[Data section — start]
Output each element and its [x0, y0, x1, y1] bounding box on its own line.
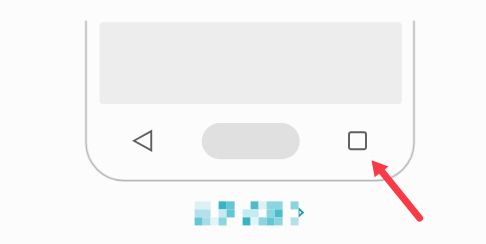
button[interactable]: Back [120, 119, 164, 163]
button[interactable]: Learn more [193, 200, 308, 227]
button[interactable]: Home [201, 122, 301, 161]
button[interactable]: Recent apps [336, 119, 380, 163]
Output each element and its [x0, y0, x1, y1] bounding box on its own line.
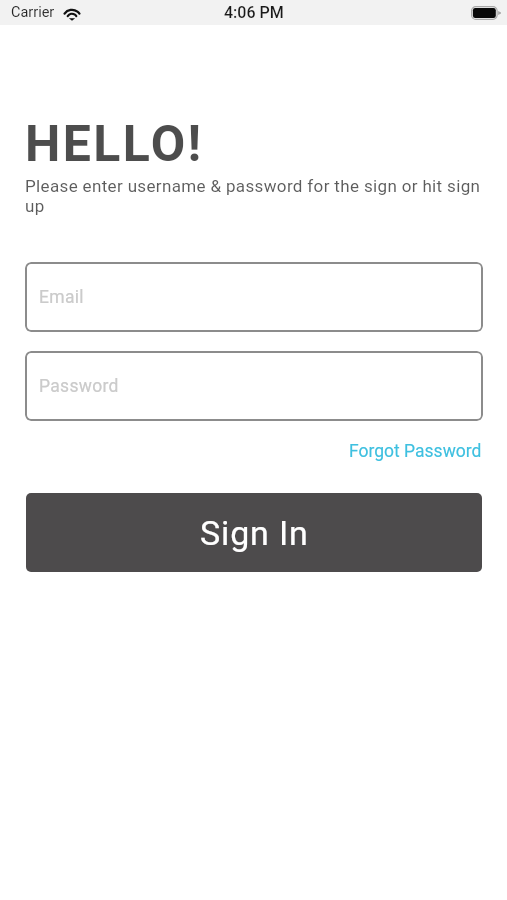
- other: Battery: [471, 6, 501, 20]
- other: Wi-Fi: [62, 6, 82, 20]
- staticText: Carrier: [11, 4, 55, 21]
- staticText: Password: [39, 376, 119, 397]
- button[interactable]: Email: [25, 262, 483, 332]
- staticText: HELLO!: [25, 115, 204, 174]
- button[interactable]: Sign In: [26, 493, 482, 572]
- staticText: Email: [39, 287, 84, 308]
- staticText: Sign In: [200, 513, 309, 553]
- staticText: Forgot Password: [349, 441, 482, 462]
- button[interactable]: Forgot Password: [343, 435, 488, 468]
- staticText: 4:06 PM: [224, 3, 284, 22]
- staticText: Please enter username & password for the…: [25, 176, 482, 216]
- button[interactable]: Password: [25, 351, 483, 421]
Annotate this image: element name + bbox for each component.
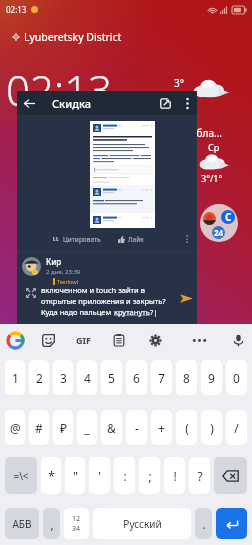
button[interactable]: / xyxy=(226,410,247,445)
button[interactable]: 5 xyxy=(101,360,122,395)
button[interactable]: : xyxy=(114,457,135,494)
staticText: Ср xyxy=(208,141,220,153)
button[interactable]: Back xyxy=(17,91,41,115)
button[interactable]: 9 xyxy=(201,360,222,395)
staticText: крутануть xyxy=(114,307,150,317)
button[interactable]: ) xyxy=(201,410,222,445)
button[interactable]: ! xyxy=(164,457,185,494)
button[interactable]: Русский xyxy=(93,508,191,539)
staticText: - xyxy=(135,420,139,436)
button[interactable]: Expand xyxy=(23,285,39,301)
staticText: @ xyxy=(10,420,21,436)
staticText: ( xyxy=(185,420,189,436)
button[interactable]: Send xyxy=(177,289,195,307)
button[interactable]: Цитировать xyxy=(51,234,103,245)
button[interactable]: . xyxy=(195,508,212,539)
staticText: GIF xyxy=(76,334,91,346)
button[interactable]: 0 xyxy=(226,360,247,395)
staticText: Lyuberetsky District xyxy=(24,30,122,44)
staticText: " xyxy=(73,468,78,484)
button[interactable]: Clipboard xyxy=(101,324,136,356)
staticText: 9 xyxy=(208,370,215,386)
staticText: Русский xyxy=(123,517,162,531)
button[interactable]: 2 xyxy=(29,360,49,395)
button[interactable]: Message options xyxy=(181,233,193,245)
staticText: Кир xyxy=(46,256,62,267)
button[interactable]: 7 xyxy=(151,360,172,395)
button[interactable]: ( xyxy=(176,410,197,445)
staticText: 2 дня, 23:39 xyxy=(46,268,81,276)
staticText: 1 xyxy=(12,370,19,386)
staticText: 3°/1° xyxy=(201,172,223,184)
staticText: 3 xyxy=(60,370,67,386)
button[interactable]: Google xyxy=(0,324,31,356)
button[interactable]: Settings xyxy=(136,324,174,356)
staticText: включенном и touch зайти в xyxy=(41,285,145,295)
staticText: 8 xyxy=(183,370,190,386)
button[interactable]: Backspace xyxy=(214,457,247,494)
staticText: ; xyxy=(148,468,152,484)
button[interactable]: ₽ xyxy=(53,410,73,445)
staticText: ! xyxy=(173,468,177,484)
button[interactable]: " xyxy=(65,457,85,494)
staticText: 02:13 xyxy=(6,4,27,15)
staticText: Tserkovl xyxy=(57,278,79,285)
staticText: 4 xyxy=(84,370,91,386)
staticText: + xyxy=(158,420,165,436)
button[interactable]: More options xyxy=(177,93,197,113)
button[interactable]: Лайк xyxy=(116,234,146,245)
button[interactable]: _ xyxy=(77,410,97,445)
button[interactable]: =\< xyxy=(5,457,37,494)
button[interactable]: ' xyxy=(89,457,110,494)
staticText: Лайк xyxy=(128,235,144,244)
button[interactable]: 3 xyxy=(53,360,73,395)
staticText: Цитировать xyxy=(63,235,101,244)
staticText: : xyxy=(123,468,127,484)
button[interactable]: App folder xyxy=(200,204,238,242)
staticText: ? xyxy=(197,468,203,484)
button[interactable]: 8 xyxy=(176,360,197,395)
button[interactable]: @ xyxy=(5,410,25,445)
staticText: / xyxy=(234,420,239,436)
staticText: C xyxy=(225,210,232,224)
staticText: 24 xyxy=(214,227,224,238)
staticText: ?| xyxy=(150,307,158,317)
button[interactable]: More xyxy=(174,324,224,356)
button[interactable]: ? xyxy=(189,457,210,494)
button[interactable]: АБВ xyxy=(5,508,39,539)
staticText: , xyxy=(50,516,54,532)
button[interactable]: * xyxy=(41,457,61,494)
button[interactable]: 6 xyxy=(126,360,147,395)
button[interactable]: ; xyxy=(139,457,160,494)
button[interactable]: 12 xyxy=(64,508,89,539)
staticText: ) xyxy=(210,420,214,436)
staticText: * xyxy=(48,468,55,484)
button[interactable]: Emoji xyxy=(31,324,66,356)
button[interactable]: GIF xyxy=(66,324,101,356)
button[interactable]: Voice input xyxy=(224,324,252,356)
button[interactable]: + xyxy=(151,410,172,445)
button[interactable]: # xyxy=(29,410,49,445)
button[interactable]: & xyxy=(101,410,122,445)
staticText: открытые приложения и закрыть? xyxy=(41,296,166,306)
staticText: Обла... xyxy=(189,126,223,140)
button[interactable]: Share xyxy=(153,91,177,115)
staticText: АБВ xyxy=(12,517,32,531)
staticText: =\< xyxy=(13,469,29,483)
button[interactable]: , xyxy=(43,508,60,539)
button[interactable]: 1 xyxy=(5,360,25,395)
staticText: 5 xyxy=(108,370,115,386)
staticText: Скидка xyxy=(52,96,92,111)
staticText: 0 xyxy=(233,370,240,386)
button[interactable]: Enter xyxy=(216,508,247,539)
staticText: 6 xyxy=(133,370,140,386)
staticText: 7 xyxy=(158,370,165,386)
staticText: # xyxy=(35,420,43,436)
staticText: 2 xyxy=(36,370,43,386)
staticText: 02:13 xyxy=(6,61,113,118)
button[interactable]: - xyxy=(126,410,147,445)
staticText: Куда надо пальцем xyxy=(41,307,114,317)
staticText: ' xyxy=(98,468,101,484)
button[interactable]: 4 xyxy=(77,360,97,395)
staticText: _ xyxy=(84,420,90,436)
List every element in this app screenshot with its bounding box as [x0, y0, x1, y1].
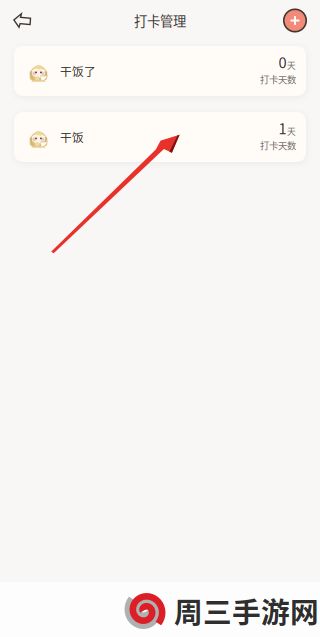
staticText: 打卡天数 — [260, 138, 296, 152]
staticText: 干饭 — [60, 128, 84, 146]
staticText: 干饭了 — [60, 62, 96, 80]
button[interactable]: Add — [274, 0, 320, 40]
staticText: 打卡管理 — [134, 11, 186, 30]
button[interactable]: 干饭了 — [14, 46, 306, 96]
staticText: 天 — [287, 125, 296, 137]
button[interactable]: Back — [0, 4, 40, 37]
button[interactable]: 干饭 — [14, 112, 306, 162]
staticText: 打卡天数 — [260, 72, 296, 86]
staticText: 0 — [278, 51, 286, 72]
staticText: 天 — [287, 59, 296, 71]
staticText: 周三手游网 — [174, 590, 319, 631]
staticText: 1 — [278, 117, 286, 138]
[Data section — finish]
▶ Task to carry out
Scan the records for the word "Цитировать" and copy every line where it is found.

▶ Solution for this problem
button[interactable]: Цитировать xyxy=(51,234,103,245)
staticText: Цитировать xyxy=(63,235,101,244)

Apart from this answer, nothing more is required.